University of Maryland, Baltimore, Department of Pharmaceutical Health Services Research, 220N. Arch St., Baltimore, MD 21201, United States.
University of Maryland, Baltimore, Department of Pharmaceutical Health Services Research, 220N. Arch St., Baltimore, MD 21201, United States; University of Maryland, Baltimore, School of Medicine, 655W. Baltimore St, Baltimore, MD 21201, United States.
Drug Alcohol Depend. 2022 Jan 1;230:109180. doi: 10.1016/j.drugalcdep.2021.109180. Epub 2021 Nov 17.
Our goal was to describe specific patterns associated with co-prescriptions of gabapentin, opioids, and benzodiazepines among disabled Medicare beneficiaries.
Using 2013-2015 Medicare data, we conducted a retrospective cohort study among fee-for-service disabled beneficiaries continuously enrolled in Medicare Parts A, B, and D. The index date was defined as the earliest fill date for a gabapentin, opioid, or benzodiazepine prescription. Monotherapy, dual therapy, and tri-therapy were defined as utilization of one, two, and three medication classes, respectively. Augmentation was defined as a prescription for a different medication class in addition to prescription for initial medication; switching referred to a change in prescription for a different medication class with no subsequent fills of initial medication. We used descriptive statistics, Kaplan Meier analyses and Cox proportional hazards to examine the association between initial therapy and monotherapy, dual therapy, tri-therapy, switching and augmentation.
Among 151,552 disabled beneficiaries, gabapentin initiators were more likely to augment therapy (50.1%) when compared to opioid (28.7%) and benzodiazepine (38.7%) users. When compared to opioid initiators, the risk of augmentation (HR[95%CI]: 1.85[1.82-1.89]) and switching (1.62 [1.51-1.73]) was significantly higher among gabapentin initiators. Risk of augmentation was also significantly higher among beneficiaries with co-morbid pain and mental health conditions (p < 0.01). Overall, the majority of beneficiaries augmented and switched within 2-months and 4-months after initiating therapy, respectively.
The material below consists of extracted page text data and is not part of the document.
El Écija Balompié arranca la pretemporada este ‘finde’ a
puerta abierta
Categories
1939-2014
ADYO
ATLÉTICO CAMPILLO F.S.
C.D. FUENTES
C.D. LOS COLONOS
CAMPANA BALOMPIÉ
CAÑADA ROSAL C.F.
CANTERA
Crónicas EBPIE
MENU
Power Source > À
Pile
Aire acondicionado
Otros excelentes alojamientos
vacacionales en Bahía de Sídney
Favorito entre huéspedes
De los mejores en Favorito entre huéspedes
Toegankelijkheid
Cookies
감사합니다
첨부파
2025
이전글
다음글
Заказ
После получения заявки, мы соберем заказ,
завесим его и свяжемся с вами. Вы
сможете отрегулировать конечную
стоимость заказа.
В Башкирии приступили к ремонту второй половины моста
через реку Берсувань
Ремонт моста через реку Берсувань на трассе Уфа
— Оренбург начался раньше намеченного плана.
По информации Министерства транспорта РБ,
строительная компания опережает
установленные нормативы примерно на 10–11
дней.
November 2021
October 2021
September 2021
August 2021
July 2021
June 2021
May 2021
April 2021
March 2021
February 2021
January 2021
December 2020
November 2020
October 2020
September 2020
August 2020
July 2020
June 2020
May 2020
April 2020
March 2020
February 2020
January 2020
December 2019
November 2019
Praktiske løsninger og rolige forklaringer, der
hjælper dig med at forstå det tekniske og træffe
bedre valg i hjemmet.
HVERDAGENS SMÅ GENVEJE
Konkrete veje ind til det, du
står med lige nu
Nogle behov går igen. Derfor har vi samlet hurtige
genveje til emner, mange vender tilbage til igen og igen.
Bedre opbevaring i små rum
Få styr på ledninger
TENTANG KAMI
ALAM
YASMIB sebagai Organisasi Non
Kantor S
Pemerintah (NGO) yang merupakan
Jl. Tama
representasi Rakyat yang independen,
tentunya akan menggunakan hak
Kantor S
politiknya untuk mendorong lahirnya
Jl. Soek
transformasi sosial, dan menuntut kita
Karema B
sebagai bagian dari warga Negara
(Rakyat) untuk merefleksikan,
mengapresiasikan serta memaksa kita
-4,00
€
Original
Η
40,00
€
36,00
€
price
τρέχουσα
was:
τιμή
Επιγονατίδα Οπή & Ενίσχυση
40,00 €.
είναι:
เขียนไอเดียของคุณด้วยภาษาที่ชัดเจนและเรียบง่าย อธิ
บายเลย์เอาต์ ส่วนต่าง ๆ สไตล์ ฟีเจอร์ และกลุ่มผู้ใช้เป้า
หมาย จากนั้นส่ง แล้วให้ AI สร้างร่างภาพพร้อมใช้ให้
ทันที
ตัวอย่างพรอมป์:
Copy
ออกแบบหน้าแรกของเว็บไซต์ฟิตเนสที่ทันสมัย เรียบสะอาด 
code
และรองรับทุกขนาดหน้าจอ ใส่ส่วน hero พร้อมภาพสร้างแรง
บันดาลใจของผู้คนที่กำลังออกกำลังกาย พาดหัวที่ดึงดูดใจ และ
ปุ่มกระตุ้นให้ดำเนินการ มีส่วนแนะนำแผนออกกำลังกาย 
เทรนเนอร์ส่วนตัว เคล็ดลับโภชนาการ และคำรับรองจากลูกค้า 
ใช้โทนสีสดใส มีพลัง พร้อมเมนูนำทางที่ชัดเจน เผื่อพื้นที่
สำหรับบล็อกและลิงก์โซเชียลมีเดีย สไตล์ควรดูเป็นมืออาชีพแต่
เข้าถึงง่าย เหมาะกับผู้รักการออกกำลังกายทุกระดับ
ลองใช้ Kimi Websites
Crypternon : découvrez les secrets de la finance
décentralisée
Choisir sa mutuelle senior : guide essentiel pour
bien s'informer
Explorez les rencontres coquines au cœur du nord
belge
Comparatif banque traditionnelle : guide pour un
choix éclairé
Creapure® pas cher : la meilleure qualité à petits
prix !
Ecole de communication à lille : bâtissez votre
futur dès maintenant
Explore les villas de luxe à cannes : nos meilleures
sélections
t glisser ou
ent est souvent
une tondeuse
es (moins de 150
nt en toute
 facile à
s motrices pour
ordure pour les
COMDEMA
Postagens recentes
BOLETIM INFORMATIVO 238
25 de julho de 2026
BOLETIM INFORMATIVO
Given safety concerns associated with gabapentin, opioids, and benzodiazepines, it is imperative that the benefits and risks of co-prescribing these medications be examined comprehensively, especially for those in vulnerable sub-groups.
我们的目标是描述残疾医疗保险受益人中加巴喷丁、阿片类药物和苯二氮䓬类药物共同处方的具体模式。
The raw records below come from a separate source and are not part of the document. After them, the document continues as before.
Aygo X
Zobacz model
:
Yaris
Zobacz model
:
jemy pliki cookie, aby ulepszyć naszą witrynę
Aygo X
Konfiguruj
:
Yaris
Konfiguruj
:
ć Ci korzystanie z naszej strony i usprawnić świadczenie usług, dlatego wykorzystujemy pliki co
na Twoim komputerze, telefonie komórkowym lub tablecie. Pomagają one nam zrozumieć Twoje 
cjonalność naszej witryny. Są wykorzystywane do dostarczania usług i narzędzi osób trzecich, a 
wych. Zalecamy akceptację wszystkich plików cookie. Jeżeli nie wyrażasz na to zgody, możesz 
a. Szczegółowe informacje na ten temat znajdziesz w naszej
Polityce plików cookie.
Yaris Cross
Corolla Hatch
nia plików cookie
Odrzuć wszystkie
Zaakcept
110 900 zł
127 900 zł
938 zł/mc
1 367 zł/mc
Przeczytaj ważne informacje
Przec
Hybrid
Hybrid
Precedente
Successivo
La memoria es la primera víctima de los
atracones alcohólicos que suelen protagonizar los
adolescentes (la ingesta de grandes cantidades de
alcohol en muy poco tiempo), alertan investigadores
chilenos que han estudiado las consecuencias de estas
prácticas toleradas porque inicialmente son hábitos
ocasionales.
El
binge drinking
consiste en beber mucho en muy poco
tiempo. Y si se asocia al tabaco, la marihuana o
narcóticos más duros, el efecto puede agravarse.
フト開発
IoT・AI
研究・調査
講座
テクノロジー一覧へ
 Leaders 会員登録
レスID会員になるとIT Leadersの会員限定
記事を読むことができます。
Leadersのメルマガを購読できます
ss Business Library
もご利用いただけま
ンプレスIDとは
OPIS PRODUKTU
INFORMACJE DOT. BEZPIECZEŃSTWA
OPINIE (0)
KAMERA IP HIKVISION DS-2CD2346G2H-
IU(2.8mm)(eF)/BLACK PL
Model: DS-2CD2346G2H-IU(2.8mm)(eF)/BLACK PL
使用 2013-2015 年医疗保险数据,我们对连续参加医疗保险 A、B 和 D 部分的收费服务残疾受益人群进行了回顾性队列研究。索引日期定义为加巴喷丁、阿片类药物或苯二氮䓬类药物处方的最早填写日期。单药治疗、双药治疗和三药治疗分别定义为使用一种、两种和三种药物类别。增效治疗定义为除初始药物处方外还开具其他药物类别的处方;转换是指更换不同药物类别的处方,且初始药物无后续配药。我们使用描述性统计、Kaplan-Meier 分析和 Cox 比例风险模型来检查初始治疗与单药治疗、双药治疗、三药治疗、转换和增效治疗之间的关联。
在 151552 名残疾受益人中,与阿片类药物(28.7%)和苯二氮䓬类药物(38.7%)使用者相比,加巴喷丁使用者更有可能增效治疗(50.1%)。与阿片类药物使用者相比,加巴喷丁使用者的增效(HR[95%CI]:1.85[1.82-1.89])和转换(1.62[1.51-1.73])风险显著更高。患有共病疼痛和精神健康状况的受益人的增效风险也显著更高(p<0.01)。总体而言,大多数受益人的增药和换药分别发生在起始治疗后的 2 个月和 4 个月内。
鉴于加巴喷丁、阿片类药物和苯二氮䓬类药物相关的安全问题,全面检查这些药物共同处方的益处和风险至关重要,特别是对于那些处于脆弱亚群的人群。